Right-wing news outlets like Fox News and the New York Post elevated the story.

The resulting backlash, the trans student’s mother said, has been “an absolute nightmare.”

“My family is in constant pain from the lies and harassment,’ the mother, whose name is being kept anonymous to protect her identity, told VTDigger.

The mother told VTDigger and the Vermont-based independent newspaper Seven Days that the narrative that emerged from the WCAX story was false.

Rather than being the one making inappropriate remarks, her daughter was the one being bullied in the locker room.

According to the mother, the 14-year-old was changing in the locker room when three other players started yelling at her to stop looking at them and get out.

They yelled again when she popped her head around a corner to ask a question. After the teen left the locker room, the volleyball coach told her she overheard what happened and would report it to school administration.

The mother also disputed Allen’s assertion that other team members objected to her daughter’s presence in the locker room, noting that the team had played together and her daughter had used the locker room, without incident, for weeks.

She later followed up with an email to WCAX, labeling the story “inaccurate” and “just altogether ugly.”

The mother said her daughter hadn’t heard that kind of blatant transphobia since moving to the school district. Nevertheless, the situation spiraled quickly, with the family receiving hateful messages, including many that misgendered their daughter.

The mother says she has since reached out to the American Civil Liberties Union of Vermont and the LGBTQ media advocacy organization group GLAAD for assistance.

Initial media reports claimed that the entire volleyball team was “banned” from the locker room after people complained about the incident. 

But Layne Millington, the superintendent of the Orange Southwest Supervisory District, pushed back against that claim.

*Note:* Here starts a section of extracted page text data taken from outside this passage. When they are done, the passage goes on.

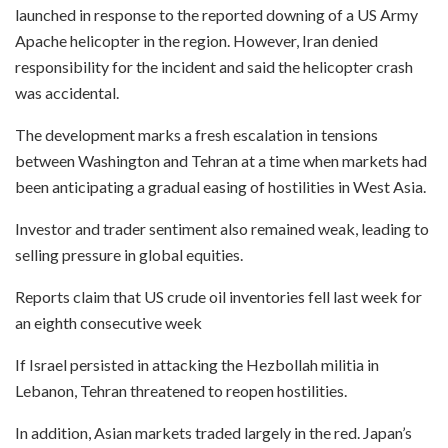
launched in response to the reported downing of a US Army
Apache helicopter in the region. However, Iran denied
responsibility for the incident and said the helicopter crash
was accidental.
The development marks a fresh escalation in tensions
between Washington and Tehran at a time when markets had
been anticipating a gradual easing of hostilities in West Asia.
Investor and trader sentiment also remained weak, leading to
selling pressure in global equities.
Reports claim that US crude oil inventories fell last week for
an eighth ⁠consecutive week
If Israel persisted in attacking the Hezbollah militia in
Lebanon, Tehran threatened to reopen hostilities.
In addition, Asian markets traded largely in the red. Japan’s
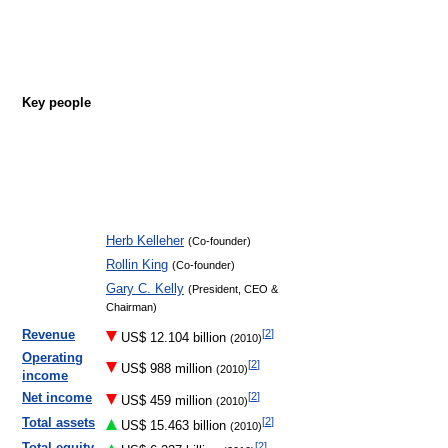
Key people
Herb Kelleher
(Co-founder)
Rollin King
(Co-founder)
Gary C. Kelly
(President, CEO &
Chairman)
[
2
]
Revenue
US$ 12.104 billion
(2010)
Operating
[
2
]
US$ 988 million
(2010)
income
[
2
]
Net income
US$ 459 million
(2010)
[
2
]
Total assets
US$ 15.463 billion
(2010)
[
2
]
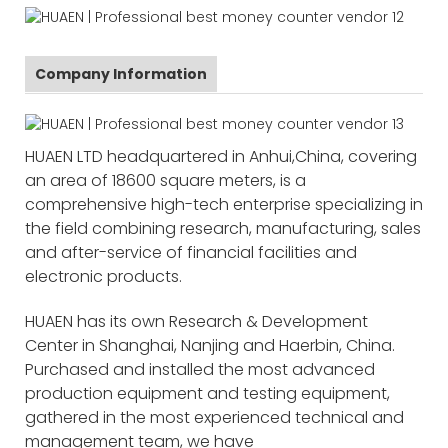
Company Information
HUAEN LTD headquartered in Anhui,China, covering
an area of 18600 square meters, is a
comprehensive high-tech enterprise specializing in
the field combining research, manufacturing, sales
and after-service of financial facilities and
electronic products.
HUAEN has its own Research & Development
Center in Shanghai, Nanjing and Haerbin, China.
Purchased and installed the most advanced
production equipment and testing equipment,
gathered in the most experienced technical and
management team, we have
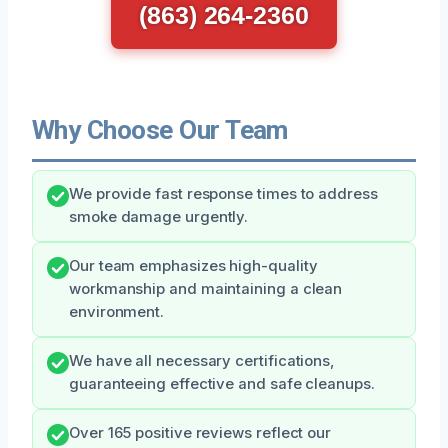
(863) 264-2360
Why Choose Our Team
We provide fast response times to address
smoke damage urgently.
Our team emphasizes high-quality
workmanship and maintaining a clean
environment.
We have all necessary certifications,
guaranteeing effective and safe cleanups.
Over 165 positive reviews reflect our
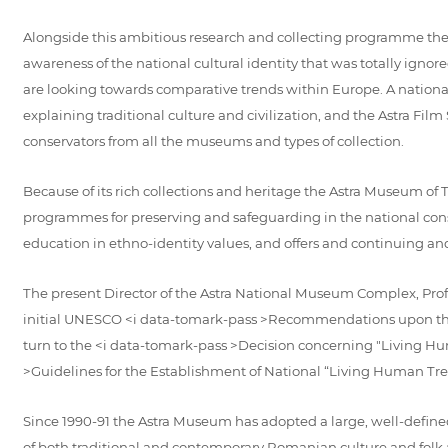
Alongside this ambitious research and collecting programme the
awareness of the national cultural identity that was totally i
are looking towards comparative trends within Europe. A national
explaining traditional culture and civilization, and the Astra Film
conservators from all the museums and types of collection.
Because of its rich collections and heritage the Astra Museum of Tr
programmes for preserving and safeguarding in the national consc
education in ethno-identity values, and offers and continuing an
The present Director of the Astra National Museum Complex, Prof
initial UNESCO <i data-tomark-pass >Recommendations upon the r
turn to the <i data-tomark-pass >Decision concerning "Living Hu
>Guidelines for the Establishment of National “Living Human Tre
Since 1990-91 the Astra Museum has adopted a large, well-defined
of both traditional and contemporary Romanian culture and folk 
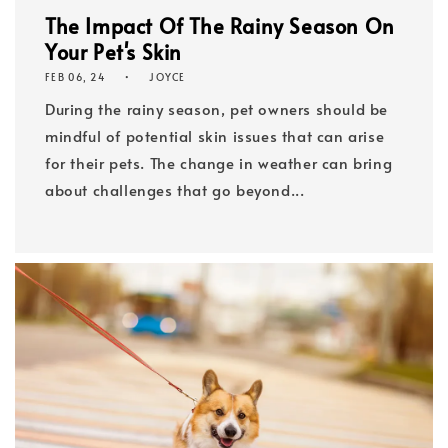
The Impact Of The Rainy Season On
Your Pet's Skin
FEB 06, 24
JOYCE
During the rainy season, pet owners should be
mindful of potential skin issues that can arise
for their pets. The change in weather can bring
about challenges that go beyond...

“The locker rooms were not shut down as a punishment or a consequence,” Millington said. “They were shut down really to kind of ensure student safety while the investigation is conducted, and the shutdown applied equally to all the members of the girls volleyball team.”

Millington also told VTDigger that the school is currently looking into a complaint of harassment, hazing or bullying. He said he could not elaborate due to federal privacy laws.

According to the Vermont Department of Education’s best practices for schools regarding trans and nonbinary students: “A transgender student should not be required to use a locker room or restroom that conflicts with the student’s gender identity.”

That hasn’t prevented an outpouring of hate, though. On Oct. 1, the school district’s website was hacked and filled with “hate speech, symbols, and photographs targeting transgender individuals,” according to a message from Millington seen by VTDigger.

Similar attacks have been lobbed against schools with pro-transgender policies, with some cisgender students claiming the presence of trans-identifying or nonbinary youth in locker rooms violates their right to bodily privacy.

The school district disabled its website and social media accounts in response. They also contacted local and federal law enforcement officials about the matter, with Millington saying the FBI is now investigating some of those threats.